House prices down 5.37% during Q3 2019

Hong Kong's housing market boom is now over, with residential property prices falling by 5.37% during the year to Q3 2019, in stark contrast to a y-o-y rise of 11.28% in Q3 2018. On a quarterly basis, house prices dropped 3.96% in Q3 2019. The recent slowdown was mainly due to slowing demand from Chinese homebuyers, deteriorating affordability, rising mortgage rates, as well as the adverse impact of the ongoing US-China trade war. The worsening social unrest across Hong Kong is also negatively affecting investor confidence.

In recent years, Hong Kong’s government has leaned against property price rises. The government raised stamp duties for all non-first time homebuyers starting November 2016 and cut allowable loans on residential and commercial properties in May 2017. In June 2018, Chief Executive Carrie Lam revealed another series of cooling measures, including a tax against vacant flats.

 

Demand is mixed; construction surging

In the first nine months of 2019, the number of primary sales in Hong Kong skyrocketed by 39.1% y-o-y to 16,939 units and the value of sales rose by 1.6% y-o-y to HK$ 179.66 billion (US$22.95 billion), according to the Ratings and Valuation Department (RVD). In the secondary market, on the other hand, the number of sales dropped 17.2% to 29,917 units in the first nine months of 2019 from a year earlier while sales value fell by 15.1% to HK$ 249.4 billion (US$31.86 billion) over the same period.

Residential construction continues to rise. In 2018, completions surged 18% to 20,968 units from the previous year, after y-o-y rises of 22% in 2017 and 29% in 2016.

Rents, rental yields: poor yields, at just above 2%

Apartment costs in Hong Kong are very high, at around $28,570 per sq. m. 

Hong Kong: typical city centre apartment buying price, monthly rent (130 sq. m)
  Buying price Rate per month Yield
  $3,714,113  $7,267 2.35%

Recent news: Sharp economic slowdown amidst US-China trade war, domestic social unrest

Hong Kong’s economy is slowing sharply, as a fragile global outlook, the ongoing trade dispute between the US and China and the worsening domestic social unrest continue to dampen domestic activity. Hong Kong’s economy contracted by 2.9% in Q3 2019 from a year earlier, in contrast to y-o-y expansions of 0.4% in Q2 2019, 0.6% in Q1 2019, 1.2% in Q4 2018, and 2.8% in Q3 2018. In fact, it was the first contraction in a decade. Secretary of Finance Paul Chan recently lowered its 2019 growth forecast for HK’s economy to just 0% to 1%, down from the previous estimate of 2% to 3% and from a growth of 3% in 2018. But even that is now unlikely to achieve after the economy had officially fallen into technical recession during the latest quarter.
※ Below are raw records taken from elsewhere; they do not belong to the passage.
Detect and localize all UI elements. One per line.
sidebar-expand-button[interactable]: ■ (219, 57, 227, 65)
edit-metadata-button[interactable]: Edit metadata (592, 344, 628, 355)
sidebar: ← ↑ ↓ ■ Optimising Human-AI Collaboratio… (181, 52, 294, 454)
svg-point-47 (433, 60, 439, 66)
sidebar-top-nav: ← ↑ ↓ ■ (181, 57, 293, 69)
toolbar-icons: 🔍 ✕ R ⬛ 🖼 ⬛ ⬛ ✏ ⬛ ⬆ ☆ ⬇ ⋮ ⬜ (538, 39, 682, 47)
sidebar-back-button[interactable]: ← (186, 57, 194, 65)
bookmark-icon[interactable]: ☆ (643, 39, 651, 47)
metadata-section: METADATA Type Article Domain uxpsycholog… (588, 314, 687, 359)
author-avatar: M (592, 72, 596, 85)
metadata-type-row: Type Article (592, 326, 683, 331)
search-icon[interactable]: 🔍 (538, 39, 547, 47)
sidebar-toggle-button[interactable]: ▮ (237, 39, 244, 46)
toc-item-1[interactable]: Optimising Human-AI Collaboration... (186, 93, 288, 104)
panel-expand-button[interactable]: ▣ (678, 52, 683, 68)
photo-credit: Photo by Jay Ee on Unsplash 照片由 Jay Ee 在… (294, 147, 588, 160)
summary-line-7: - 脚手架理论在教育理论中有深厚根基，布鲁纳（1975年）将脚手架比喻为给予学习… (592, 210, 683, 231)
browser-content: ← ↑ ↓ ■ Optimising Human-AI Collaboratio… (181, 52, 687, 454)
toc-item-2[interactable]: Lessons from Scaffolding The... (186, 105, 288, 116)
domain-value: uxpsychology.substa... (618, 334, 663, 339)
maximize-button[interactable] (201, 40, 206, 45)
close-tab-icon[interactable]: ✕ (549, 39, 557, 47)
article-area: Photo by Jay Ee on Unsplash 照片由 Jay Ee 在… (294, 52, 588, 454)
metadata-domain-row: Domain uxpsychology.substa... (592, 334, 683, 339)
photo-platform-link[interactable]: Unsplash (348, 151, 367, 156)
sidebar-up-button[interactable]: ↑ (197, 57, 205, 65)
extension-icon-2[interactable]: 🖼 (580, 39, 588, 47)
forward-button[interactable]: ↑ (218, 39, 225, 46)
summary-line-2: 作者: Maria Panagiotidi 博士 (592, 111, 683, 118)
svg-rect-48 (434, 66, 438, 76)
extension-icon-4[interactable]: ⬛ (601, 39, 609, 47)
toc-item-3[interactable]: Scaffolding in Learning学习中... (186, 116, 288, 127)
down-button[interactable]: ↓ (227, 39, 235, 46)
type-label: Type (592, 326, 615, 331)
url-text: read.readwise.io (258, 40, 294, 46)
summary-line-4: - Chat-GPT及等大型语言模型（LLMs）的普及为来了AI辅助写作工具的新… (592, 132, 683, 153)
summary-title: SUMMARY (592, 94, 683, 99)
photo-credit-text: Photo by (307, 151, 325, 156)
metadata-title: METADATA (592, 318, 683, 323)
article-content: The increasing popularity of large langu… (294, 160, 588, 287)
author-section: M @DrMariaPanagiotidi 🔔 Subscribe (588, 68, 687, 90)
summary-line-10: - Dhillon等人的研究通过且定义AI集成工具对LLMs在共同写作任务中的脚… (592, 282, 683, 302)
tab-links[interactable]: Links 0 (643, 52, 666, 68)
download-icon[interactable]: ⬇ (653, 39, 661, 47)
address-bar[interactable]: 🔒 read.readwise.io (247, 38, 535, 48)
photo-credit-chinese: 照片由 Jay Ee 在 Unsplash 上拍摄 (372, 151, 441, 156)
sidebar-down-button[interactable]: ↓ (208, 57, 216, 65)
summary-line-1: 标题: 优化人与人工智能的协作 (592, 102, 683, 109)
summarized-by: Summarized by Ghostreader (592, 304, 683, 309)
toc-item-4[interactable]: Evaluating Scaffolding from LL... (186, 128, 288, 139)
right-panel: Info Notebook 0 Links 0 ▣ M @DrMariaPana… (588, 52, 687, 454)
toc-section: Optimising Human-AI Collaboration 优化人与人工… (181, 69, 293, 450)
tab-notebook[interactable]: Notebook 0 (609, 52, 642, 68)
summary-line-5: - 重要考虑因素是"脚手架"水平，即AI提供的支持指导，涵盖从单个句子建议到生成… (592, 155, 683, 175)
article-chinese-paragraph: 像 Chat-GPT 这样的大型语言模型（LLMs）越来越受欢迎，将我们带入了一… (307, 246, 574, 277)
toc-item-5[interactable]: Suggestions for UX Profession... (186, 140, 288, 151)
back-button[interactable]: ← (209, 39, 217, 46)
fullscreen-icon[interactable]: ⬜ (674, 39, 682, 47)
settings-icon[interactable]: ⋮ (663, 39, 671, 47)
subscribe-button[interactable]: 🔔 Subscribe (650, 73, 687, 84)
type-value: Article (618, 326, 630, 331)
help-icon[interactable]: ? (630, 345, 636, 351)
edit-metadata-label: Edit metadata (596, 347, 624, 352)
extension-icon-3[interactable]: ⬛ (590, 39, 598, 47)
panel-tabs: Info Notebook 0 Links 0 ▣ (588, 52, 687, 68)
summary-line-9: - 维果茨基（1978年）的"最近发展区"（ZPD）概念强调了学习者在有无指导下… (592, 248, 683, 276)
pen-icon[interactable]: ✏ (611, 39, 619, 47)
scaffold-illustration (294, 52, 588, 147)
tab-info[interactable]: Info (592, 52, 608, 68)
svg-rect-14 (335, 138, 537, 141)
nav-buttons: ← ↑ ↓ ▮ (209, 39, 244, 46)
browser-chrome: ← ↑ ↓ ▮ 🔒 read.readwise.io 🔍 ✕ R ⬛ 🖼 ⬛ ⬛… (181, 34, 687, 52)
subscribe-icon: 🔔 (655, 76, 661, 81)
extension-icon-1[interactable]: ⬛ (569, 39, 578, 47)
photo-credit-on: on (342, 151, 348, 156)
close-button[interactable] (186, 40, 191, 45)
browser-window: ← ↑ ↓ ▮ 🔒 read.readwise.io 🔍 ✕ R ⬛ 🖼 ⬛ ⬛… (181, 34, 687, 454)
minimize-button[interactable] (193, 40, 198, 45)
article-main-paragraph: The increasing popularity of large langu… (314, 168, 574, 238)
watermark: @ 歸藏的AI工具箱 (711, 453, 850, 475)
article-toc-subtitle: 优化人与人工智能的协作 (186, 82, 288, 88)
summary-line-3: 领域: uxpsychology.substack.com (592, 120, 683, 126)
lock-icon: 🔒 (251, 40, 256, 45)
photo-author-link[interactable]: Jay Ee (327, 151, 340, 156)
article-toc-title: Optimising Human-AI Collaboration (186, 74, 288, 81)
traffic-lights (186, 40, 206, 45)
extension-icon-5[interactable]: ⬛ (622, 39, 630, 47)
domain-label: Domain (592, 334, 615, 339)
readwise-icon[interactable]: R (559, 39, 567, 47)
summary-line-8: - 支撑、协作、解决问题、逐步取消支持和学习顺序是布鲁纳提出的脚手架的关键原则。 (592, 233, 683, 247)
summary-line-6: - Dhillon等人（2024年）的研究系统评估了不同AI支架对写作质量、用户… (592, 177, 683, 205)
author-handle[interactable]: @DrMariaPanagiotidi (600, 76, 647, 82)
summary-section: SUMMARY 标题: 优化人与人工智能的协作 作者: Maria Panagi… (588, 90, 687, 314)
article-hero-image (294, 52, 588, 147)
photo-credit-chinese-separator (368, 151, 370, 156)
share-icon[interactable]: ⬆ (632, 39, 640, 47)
Waves of increasingly violent mass protests have swept across Hong Kong in the past seven months, triggered initially by the introduction of an extradition bill that residents see as China’s latest attempt to erode their political freedoms.

In an effort to buoy the struggling economy, the government unveiled several stimulus measures in recent months – HK$19.1 billion (US$2.44 billion) in August 2019, HK$1.4 billion (US$178.8 billion) in September and HK$2 billion (US$255 million) in October. These include higher salary tax rebates and subsidies for the underprivileged and medium-sized businesses, subsidy for low-income families who do not live in public housing and not on welfare, rent subsidy for retailers, fuel subsidy for taxi and minibus drivers, and fee waiver for ship inspections, among others.